The geology of Liechtenstein formed at the intersection of the Eastern and Western Alps. One of the smallest countries in the world, Liechtenstein occupies a wider than average river valley, along the right (east) bank of the Rhine, running north–south. A spur of the Rätikon Mountains flanks the river to the east, while Eschnerberg is a defining topographic high point in the north.

==Stratigraphy and tectonics==
The Santis-Drusberg Nappe (a nappe formation) crops out in the Schellenberg anticline containing Early Cretaceous marine sediments together with deeper water limestone and foraminifera fossils.

From Dogger to Malm, in the Ultrahelvetic realm the Flascherberg is assembled from limestone and black shale. Geologists divide the Northern Flysch Nappes into the lower Uentschen Nappe and the upper Liechtenstein Flysch.

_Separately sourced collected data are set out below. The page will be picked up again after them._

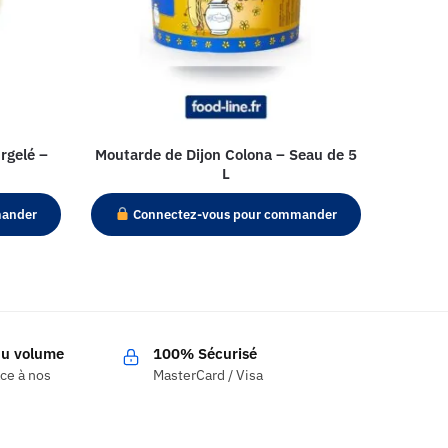
rgelé –
Moutarde de Dijon Colona – Seau de 5
L
mander
Connectez-vous pour commander
 du volume
100% Sécurisé
âce à nos
MasterCard / Visa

The Southern Flysch Nappe includes the Prattigau Flysch, which "pinches out" near the northern border. The Uentschen Nappe is made up of turbidite sediments from the Maastrichtian, while the Liechtenstein Flysch is geologically similar but younger—from the Paleocene.

These tectonic structures are overlain by the Falknis Nappe, north of the village of Triesen and composed of Jurassic marine sediments. The Lechtal Nappe is the only prominent nappe in the Eastern Alps.

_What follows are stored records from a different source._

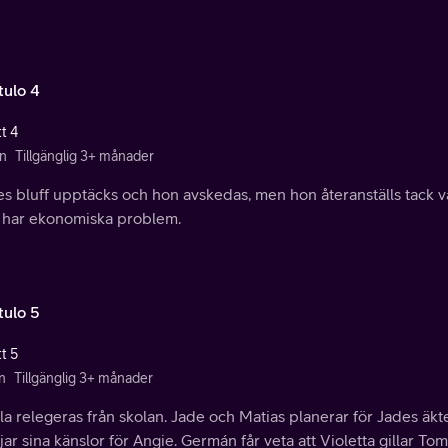
tulo 4
t 4
n
Tillgänglig 3+ månader
s bluff upptäcks och hon avskedas, men hon återanställs tack var
 har ekonomiska problem.
tulo 5
t 5
n
Tillgänglig 3+ månader
la relegeras från skolan. Jade och Matias planerar för Jades ä
jar sina känslor för Angie. Germán får veta att Violetta gillar Tom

During the last 2.5 million years of the Quaternary, the Rhine Glacier deepened the valley together with the Ill Glacier. Ancient Lake Constance flooded the area, deposited fine lake bed sediments which now cover much of the country's land surface. Major landslides were common into the early Holocene.

==Natural resource geology==
Liechtenstein has few natural resources, aside from alluvial gravel used by the local concrete industry. Gravel extraction from the river interfered with groundwater flows and was banned after 1972. Historically, peat was extracted in the north of the country, but this has also stopped.